Inflasi semakin parah karena Indonesia bersiap menghadapi biaya transportasi yang membengkak

4 Oktober 2022

JAKARTA – Dewan Gubernur Bank Indonesia (BI) memutuskan pada pertemuan bulanannya minggu lalu untuk menaikkan suku bunga kebijakannya (7-day reverse repo rate atau 7-DRRR) sebesar 50 basis poin menjadi 4,25 persen.

Kenaikan sebesar 50 bps, lebih tinggi dari perkiraan sebagian besar analis yang memperkirakan kenaikan bertahap, sesuai dengan kenaikan sebesar 75 basis poin yang dibuat oleh Federal Reserve AS pada Rabu pagi untuk melawan inflasi.

Ketika Amerika mengalami inflasi yang tinggi, lokomotif ekonomi dunia lainnya, Tiongkok, justru mengalami perlambatan. Munculnya kembali wabah C0VID-19 di Tiongkok telah memaksa pemerintah menutup beberapa pusat produksi besar, yang menyebabkan penurunan produksi dan kenaikan harga.

Negara-negara Eropa terancam krisis energi akibat minimnya pasokan gas dari Rusia. Ada kekhawatiran mengenai resesi ekonomi dan tingginya inflasi global.

Oleh karena itu, keputusan BI untuk menaikkan suku bunga kebijakannya dapat dilihat sebagai langkah yang sudah matang, bersifat preemptif, dan berwawasan ke depan untuk mengatasi tingginya ketidakpastian perekonomian global. Sebagai sistem perekonomian terbuka, Indonesia tentu rentan terhadap faktor eksternal. Kenaikan suku bunga merupakan langkah moneter untuk mengurangi ekspektasi inflasi yang disebabkan oleh dinamika faktor perekonomian global.

Pengendalian inflasi inti merupakan target jangka pendek dari kendala moneter BI karena inflasi inti dan inti diperkirakan akan meningkat akibat dampak putaran kedua kenaikan harga bahan bakar yang terjadi baru-baru ini.

Kenaikan suku bunga kebijakan juga bertujuan untuk memperkuat nilai tukar rupiah sesuai dengan nilai fundamentalnya, sehingga membatasi arus keluar modal (capital outflow) dari saham dan obligasi, sekaligus menarik aliran modal baru untuk memanfaatkan perbedaan suku bunga yang besar.

Cadangan devisa Indonesia turun dari US$144,9 miliar pada akhir tahun 2021 menjadi $132,2 miliar pada Agustus.

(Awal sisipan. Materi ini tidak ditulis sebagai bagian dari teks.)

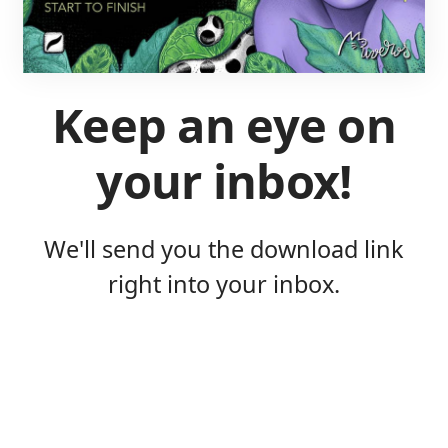
Keep an eye on
your inbox!
We'll send you the download link
right into your inbox.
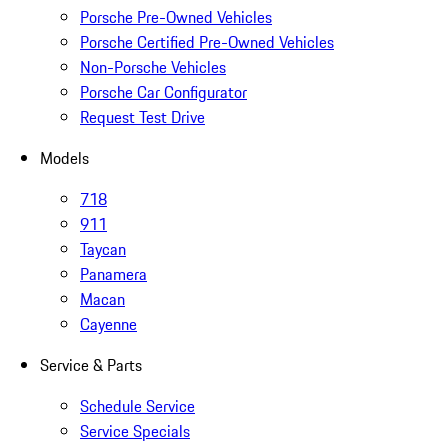
Porsche Pre-Owned Vehicles
Porsche Certified Pre-Owned Vehicles
Non-Porsche Vehicles
Porsche Car Configurator
Request Test Drive
Models
718
911
Taycan
Panamera
Macan
Cayenne
Service & Parts
Schedule Service
Service Specials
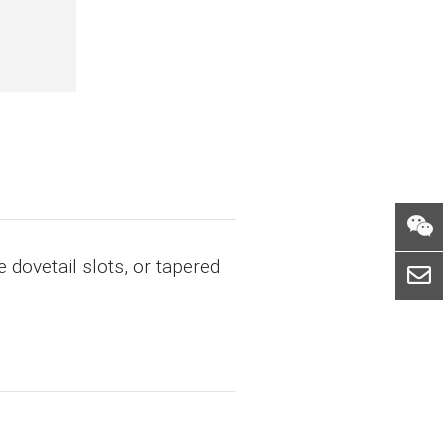
 dovetail slots, or tapered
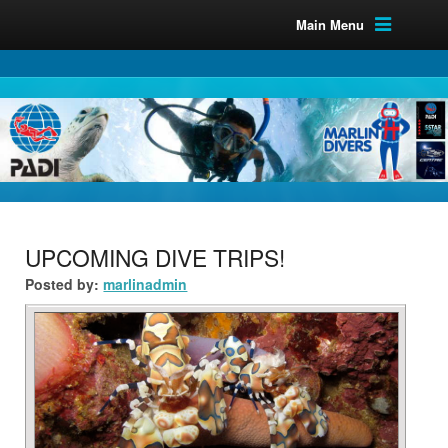
Main Menu
UPCOMING DIVE TRIPS!
Posted by:
marlinadmin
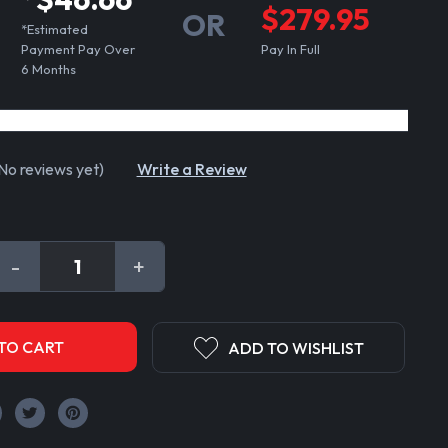
$279.95
OR
*Estimated
Payment Pay Over
Pay In Full
6 Months
No reviews yet)
Write a Review
DECREASE
-
INCREASE
+
QUANTITY:
QUANTITY:
ADD TO WISHLIST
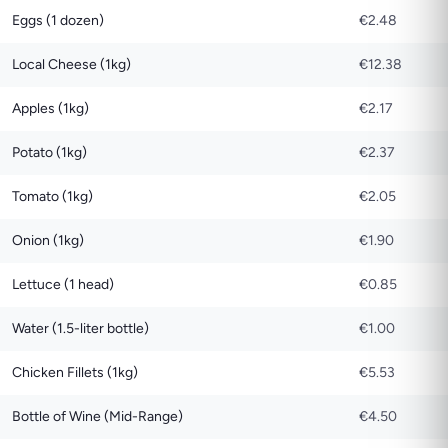
Eggs (1 dozen)
€2.48
Local Cheese (1kg)
€12.38
Apples (1kg)
€2.17
Potato (1kg)
€2.37
Tomato (1kg)
€2.05
Onion (1kg)
€1.90
Lettuce (1 head)
€0.85
Water (1.5-liter bottle)
€1.00
Chicken Fillets (1kg)
€5.53
Bottle of Wine (Mid-Range)
€4.50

Kebijakan pembatasan uang, meskipun menaikkan biaya pinjaman, tidak terlalu mengganggu pemulihan dan pertumbuhan ekonomi. Perekonomian diperkirakan masih tumbuh sebesar 5,4 persen tahun ini, naik signifikan dari 3,7 persen pada tahun 2021.

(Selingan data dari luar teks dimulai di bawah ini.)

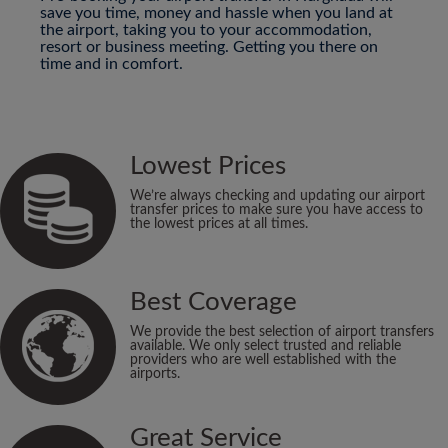
save you time, money and hassle when you land at
the airport, taking you to your accommodation,
resort or business meeting. Getting you there on
time and in comfort.
Lowest Prices
We’re always checking and updating our airport
transfer prices to make sure you have access to
the lowest prices at all times.
Best Coverage
We provide the best selection of airport transfers
available. We only select trusted and reliable
providers who are well established with the
airports.
Great Service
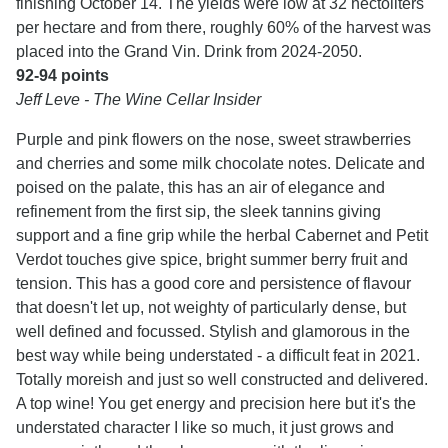
finishing October 14. The yields were low at 32 hectoliters
per hectare and from there, roughly 60% of the harvest was
placed into the Grand Vin. Drink from 2024-2050.
92-94 points
Jeff Leve - The Wine Cellar Insider
Purple and pink flowers on the nose, sweet strawberries
and cherries and some milk chocolate notes. Delicate and
poised on the palate, this has an air of elegance and
refinement from the first sip, the sleek tannins giving
support and a fine grip while the herbal Cabernet and Petit
Verdot touches give spice, bright summer berry fruit and
tension. This has a good core and persistence of flavour
that doesn't let up, not weighty of particularly dense, but
well defined and focussed. Stylish and glamorous in the
best way while being understated - a difficult feat in 2021.
Totally moreish and just so well constructed and delivered.
A top wine! You get energy and precision here but it's the
understated character I like so much, it just grows and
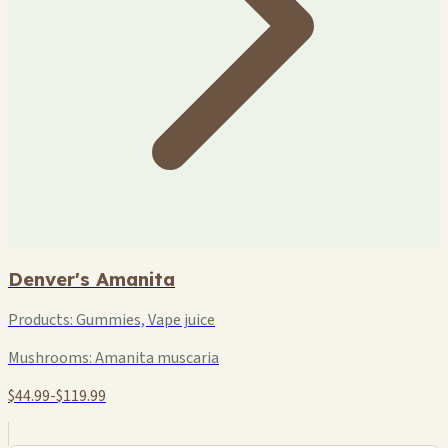
Denver's Amanita
Products:
Gummies, Vape juice
Mushrooms:
Amanita muscaria
$44.99-$119.99
+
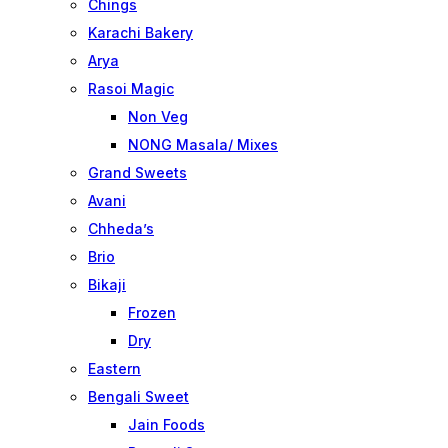
Chings
Karachi Bakery
Arya
Rasoi Magic
Non Veg
NONG Masala/ Mixes
Grand Sweets
Avani
Chheda’s
Brio
Bikaji
Frozen
Dry
Eastern
Bengali Sweet
Jain Foods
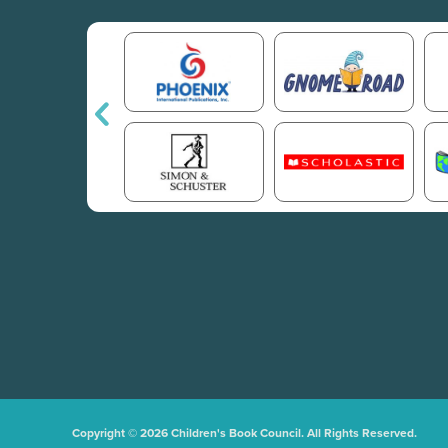
Copyright © 2026 Children's Book Council. All Rights Reserved.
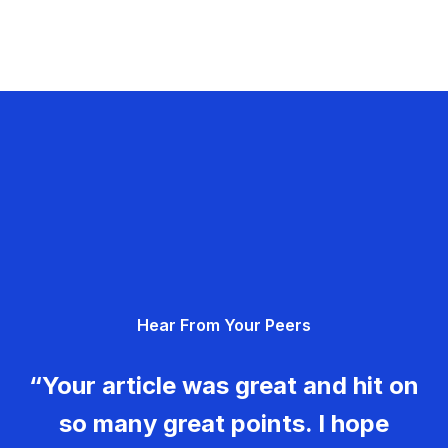
Hear From Your Peers
“Your article was great and hit on
so many great points. I hope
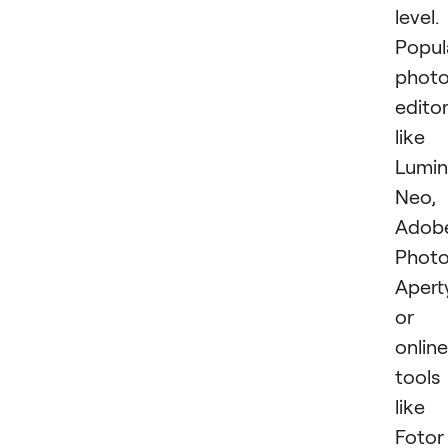
level.
Popul
phot
edito
like
Lumin
Neo,
Adob
Photo
Apert
or
online
tools
like
Fotor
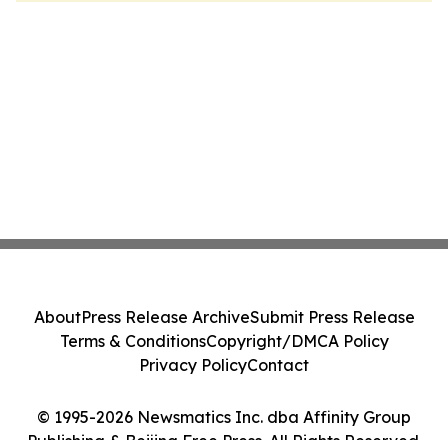
About
Press Release Archive
Submit Press Release
Terms & Conditions
Copyright/DMCA Policy
Privacy Policy
Contact
© 1995-2026 Newsmatics Inc. dba Affinity Group
Publishing & Beijing Free Press. All Rights Reserved.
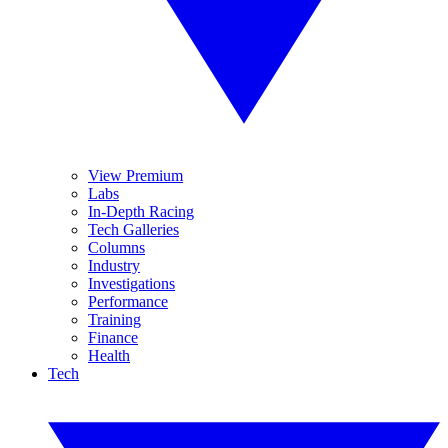
View Premium
Labs
In-Depth Racing
Tech Galleries
Columns
Industry
Investigations
Performance
Training
Finance
Health
Tech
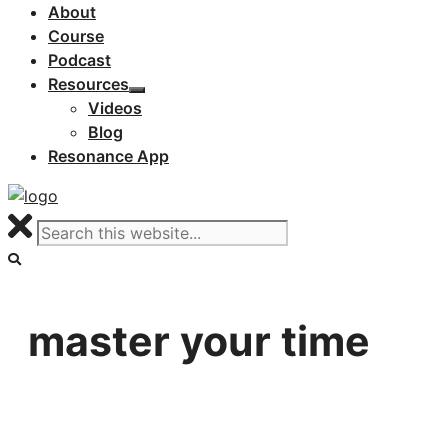
About
Course
Podcast
Resources
Videos
Blog
Resonance App
master your time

Mengingat ketidakpastian perekonomian global dan meningkatnya kekhawatiran terhadap peningkatan risiko resesi ekonomi, kenaikan suku bunga kebijakan juga merupakan waktu yang tepat untuk menopang ekspektasi inflasi dan nilai tukar rupiah agar lebih dapat diprediksi.

Prediktabilitas inflasi dan nilai tukar tentu memudahkan pelaku ekonomi dalam mengambil keputusan. Keputusan produsen mengenai usahanya selalu dikaitkan dengan prospek harga jual dan harga input.

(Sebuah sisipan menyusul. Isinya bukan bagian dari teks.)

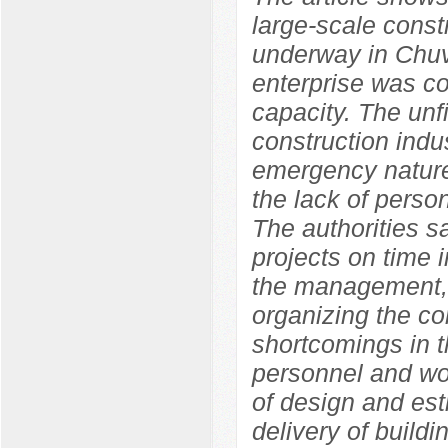
large-scale constr
underway in Chuv
enterprise was co
capacity. The unf
construction indu
emergency nature
the lack of perso
The authorities s
projects on time i
the management, 
organizing the con
shortcomings in t
personnel and wor
of design and est
delivery of build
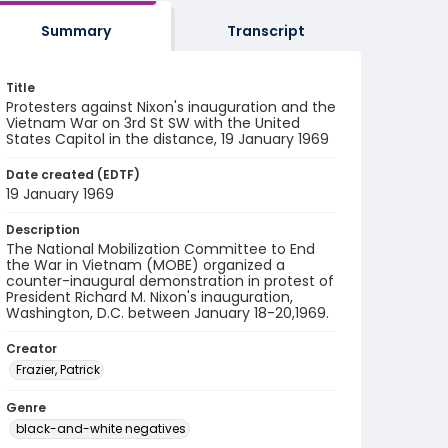
Summary
Transcript
Title
Protesters against Nixon's inauguration and the
Vietnam War on 3rd St SW with the United
States Capitol in the distance, 19 January 1969
Date created (EDTF)
19 January 1969
Description
The National Mobilization Committee to End
the War in Vietnam (MOBE) organized a
counter-inaugural demonstration in protest of
President Richard M. Nixon's inauguration,
Washington, D.C. between January 18-20,1969.
Creator
Frazier, Patrick
Genre
black-and-white negatives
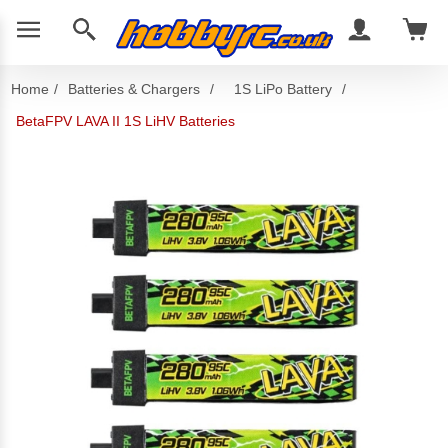
Home
/
Batteries & Chargers
/
1S LiPo Battery
/
BetaFPV LAVA II 1S LiHV Batteries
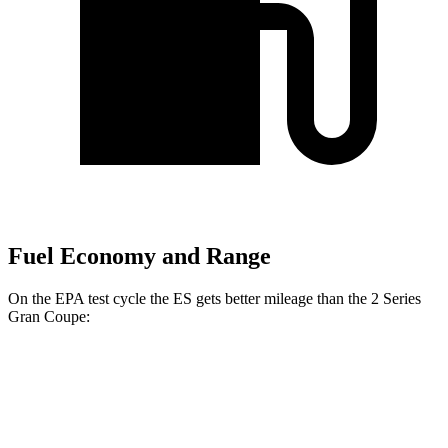
Fuel Economy and Range
On the EPA test cycle the ES gets better mileage than the 2 Series
Gran Coupe:
MPG
ES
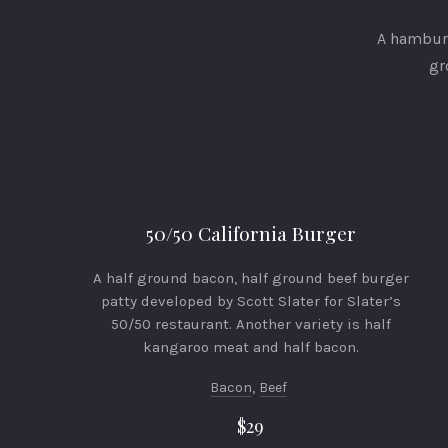
A hamburg
gr
50/50 California Burger
A half ground bacon, half ground beef burger
patty developed by Scott Slater for Slater’s
50/50 restaurant. Another variety is half
kangaroo meat and half bacon.
Bacon
,
Beef
$29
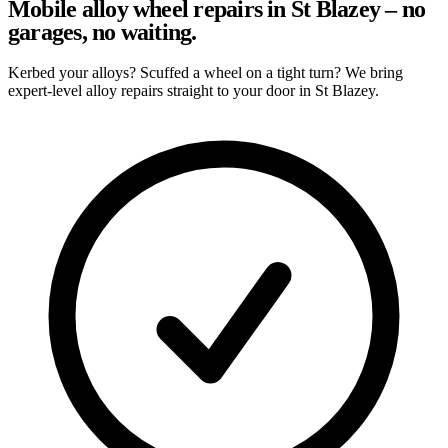
Mobile alloy wheel repairs in St Blazey – no
garages, no waiting.
Kerbed your alloys? Scuffed a wheel on a tight turn? We bring
expert-level alloy repairs straight to your door in St Blazey.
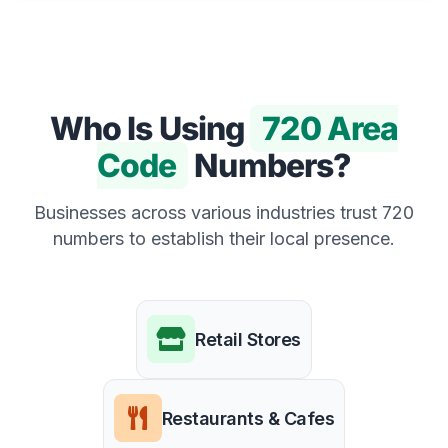
Who Is Using
720 Area
Code
Numbers?
Businesses across various industries trust 720
numbers to establish their local presence.
Retail Stores
Restaurants & Cafes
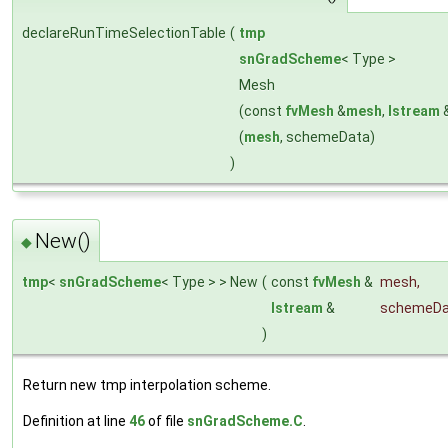
declareRunTimeSelectionTable
(
tmp
snGradScheme
< Type >
Mesh
(const
fvMesh
&
mesh
,
Istream
(
mesh
, schemeData)
)
New()
◆
tmp
<
snGradScheme
< Type > > New
(
const
fvMesh
&
mesh
,
Istream
&
schemeDa
)
Return new tmp interpolation scheme.
Definition at line
46
of file
snGradScheme.C
.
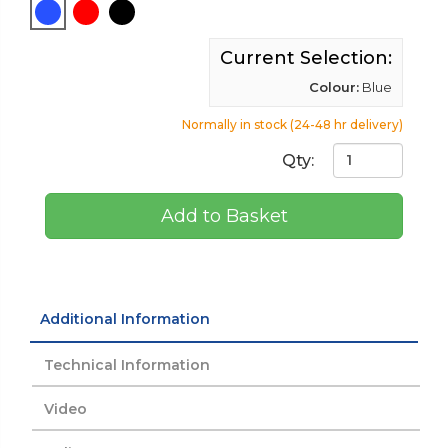
Current Selection:
Colour:
Blue
Normally in stock (24-48 hr delivery)
Qty:
Add to Basket
Additional Information
Technical Information
Video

Demikian pula perilaku konsumen selalu dipengaruhi oleh keadaan daya belinya, yang selanjutnya dipengaruhi oleh inflasi dan nilai tukar. Kombinasi aktivitas produsen dan konsumen menentukan pertumbuhan ekonomi.

Oleh karena itu, kunci menjaga stabilitas (inflasi dan nilai tukar) serta pemulihan ekonomi terletak pada kepercayaan seluruh pelaku ekonomi. Pada akhirnya, stabilitas dan pertumbuhan saling mendukung.

***

Penulis adalah Guru Besar Ilmu Ekonomi pada Fakultas Ekonomi Universitas Negeri Jakarta dan Direktur Penelitian pada Lembaga Sosial Ekonomi dan Bisnis Pendidikan (SEEBI).